Upaya Pemerintah Turki menormalisasi hubungan dengan rezim Presiden Bashar al-Assad di Damaskus, Suriah, terakhir ini juga untuk tujuan konsumsi pemilu 14 Mei. Melalui normalisasi hubungan dengan Suriah, Pemerintah Turki bermaksud bisa mengembalikan para pengungsi Suriah di Turki yang berjumlah sekitar 3,6 juta jiwa ke negaranya.
Kehadiran para pengungsi Suriah tersebut menjadi sasaran kritik kubu oposisi. Sebab, mereka dianggap sebagai salah satu faktor memburuknya perekonomian Turki saat ini. Pemerintah Turki ingin mengurangi beban kritik kubu oposisi yang bisa mengganggu elektoralnya dalam pemilu dengan mengusung program normalisasi hubungan dengan Suriah.
Baca juga : Erdogan, Permainan "Kartu Veto" di NATO, dan Insting Politiknya di Turki
Bencana gempa bumi yang menghantam Turki dan Suriah pada Senin (6/2/2023) juga menjadi isu sensitif menjelang pemilu. Para pengamat netral di Turki menyerukan agar pemerintah dan oposisi tidak memanfaatkan isu gempa bumi untuk tujuan kepentingan pemilu.
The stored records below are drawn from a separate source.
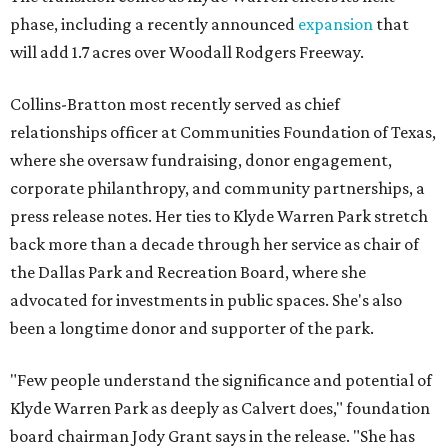
phase, including a recently announced
expansion
that
will add 1.7 acres over Woodall Rodgers Freeway.
Collins-Bratton most recently served as chief
relationships officer at Communities Foundation of Texas,
where she oversaw fundraising, donor engagement,
corporate philanthropy, and community partnerships, a
press release notes. Her ties to Klyde Warren Park stretch
back more than a decade through her service as chair of
the Dallas Park and Recreation Board, where she
advocated for investments in public spaces. She's also
been a longtime donor and supporter of the park.
"Few people understand the significance and potential of
Klyde Warren Park as deeply as Calvert does," foundation
board chairman Jody Grant says in the release. "She has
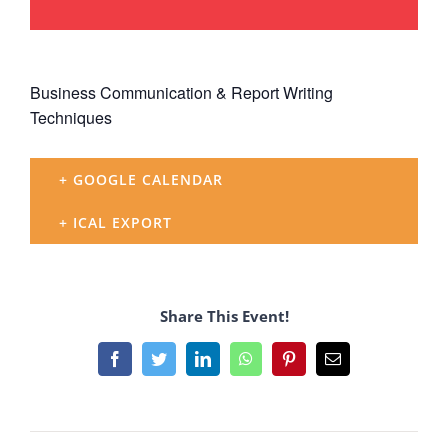
Business Communication & Report Writing
Techniques
+ GOOGLE CALENDAR
+ ICAL EXPORT
Share This Event!
Facebook
Twitter
LinkedIn
WhatsApp
Pinterest
Email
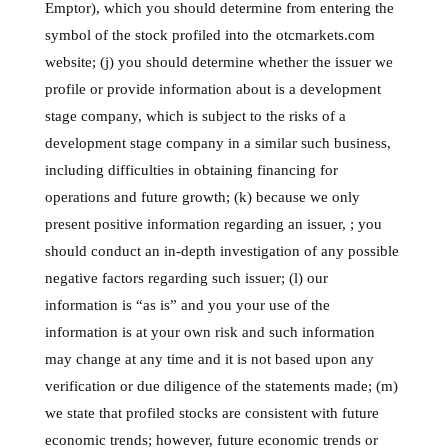
Emptor), which you should determine from entering the
symbol of the stock profiled into the otcmarkets.com
website; (j) you should determine whether the issuer we
profile or provide information about is a development
stage company, which is subject to the risks of a
development stage company in a similar such business,
including difficulties in obtaining financing for
operations and future growth; (k) because we only
present positive information regarding an issuer, ; you
should conduct an in-depth investigation of any possible
negative factors regarding such issuer; (l) our
information is “as is” and you your use of the
information is at your own risk and such information
may change at any time and it is not based upon any
verification or due diligence of the statements made; (m)
we state that profiled stocks are consistent with future
economic trends; however, future economic trends or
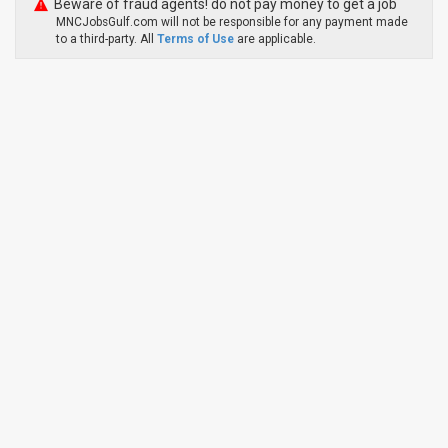
Beware of fraud agents! do not pay money to get a job
MNCJobsGulf.com will not be responsible for any payment made
to a third-party. All
Terms of Use
are applicable.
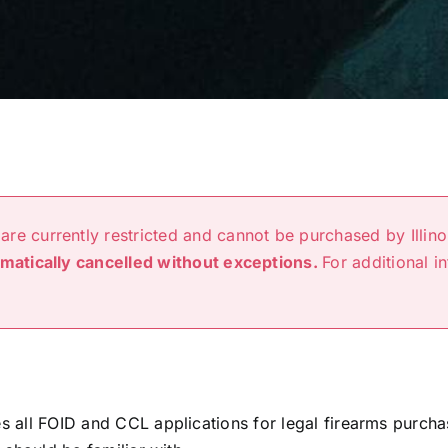
are currently restricted and cannot be purchased by Illino
omatically cancelled without exceptions.
For additional i
ees all FOID and CCL applications for legal firearms purc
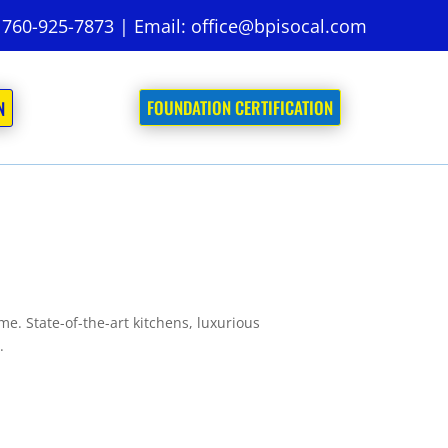
:
760-925-7873
| Email:
office@bpisocal.com
FOUNDATION CERTIFICATION
N
. State-of-the-art kitchens, luxurious
.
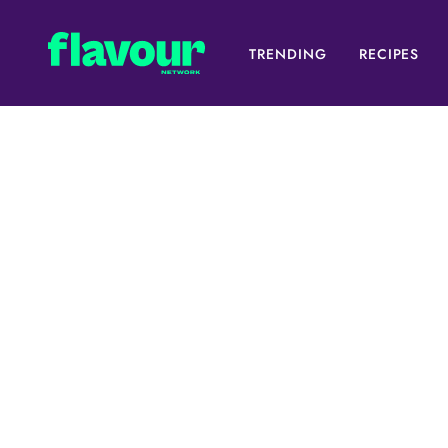
TRENDING
RECIPES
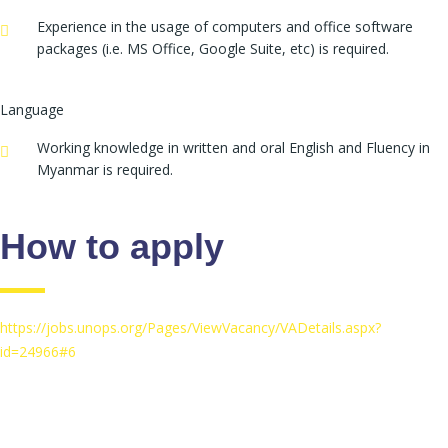
Experience in the usage of computers and office software
packages (i.e. MS Office, Google Suite, etc) is required.
Language
Working knowledge in written and oral English and Fluency in
Myanmar is required.
How to apply
https://jobs.unops.org/Pages/ViewVacancy/VADetails.aspx?
id=24966#6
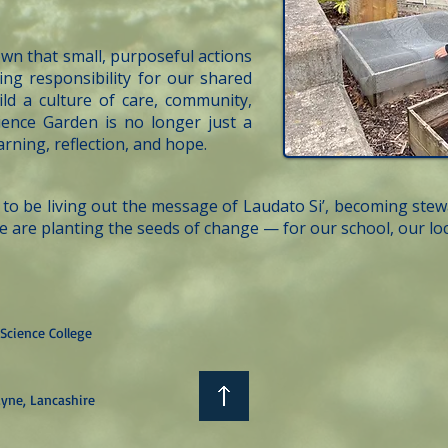
own that small, purposeful actions
ing responsibility for our shared
ld a culture of care, community,
ience Garden is no longer just a
earning, reflection, and hope.
to be living out the message of Laudato Si’, becoming ste
e are planting the seeds of change — for our school, our 
Science College
yne, Lancashire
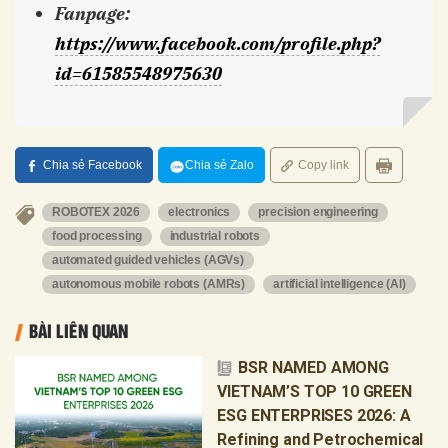
Fanpage
:
https://www.facebook.com/profile.php?
id=61585548975630
Chia sẻ Facebook
Chia sẻ Zalo
Copy link
ROBOTEX 2026
electronics
precision engineering
food processing
industrial robots
automated guided vehicles (AGVs)
autonomous mobile robots (AMRs)
artificial intelligence (AI)
BÀI LIÊN QUAN
BSR NAMED AMONG
VIETNAM’S TOP 10 GREEN
ESG ENTERPRISES 2026: A
Refining and Petrochemical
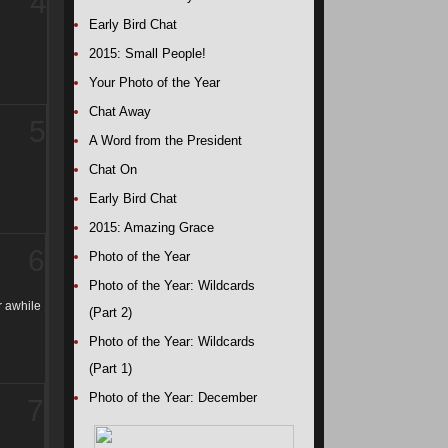
4
Early Bird Chat
2015: Small People!
Your Photo of the Year
Chat Away
5
A Word from the President
Chat On
Early Bird Chat
2015: Amazing Grace
6
Photo of the Year
Photo of the Year: Wildcards
r awhile
(Part 2)
Photo of the Year: Wildcards
(Part 1)
Photo of the Year: December
7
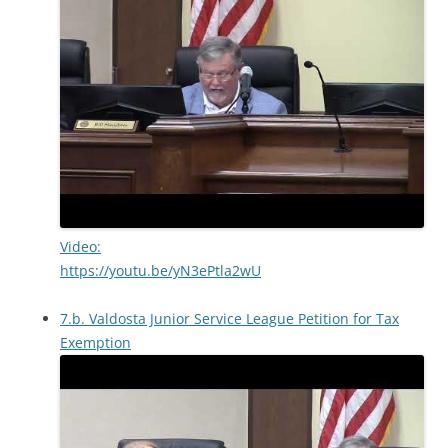
Video:
https://youtu.be/yN3ePtla2wU
7.b. Valdosta Junior Service League Petition for Tax
Exemption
Organisasi-organisasi kemanusiaan di Turki mengimbau agar gempa bumi yang menelan korban lebih dari 24.000 jiwa di Turki dan Suriah dilihat sebagai bencana alam yang menuntut pemerintah dan oposisi bahu-membahu dalam menghadapi isu kemanusiaan itu.
Pemerintah Turki memang tampak sangat berhati-hati dalam mengambil kebijakan agar tidak keliru dan berdampak buruk terhadap perolehan suara dalam pemilu 14 Mei. Apalagi, Erdogan dan AKP akan menghadapi lawan yang sangat tangguh, yakni kekuatan oposisi yang bersatu dengan calon tunggal presiden yang mereka usung.
Jika tidak ada aral melintang saat-saat terakhir, kubu oposisi akan mengumumkan calon tunggal presiden dari mereka pada Senin (13/2/2023) ini. Siapa kubu oposisi itu yang akan menjadi lawan tangguh Presiden Erdogan?
Ada enam partai politik utama di Turki yang pada 13 Februari 2022 sepakat berkoalisi untuk melawan Erdogan dan partai AKP yang berkuasa di Turki sejak tahun 2002 atau selama dua dekade terakhir. Koalisi enam partai politik utama itu kemudian oleh media Turki disebut dengan ”Enam Meja”.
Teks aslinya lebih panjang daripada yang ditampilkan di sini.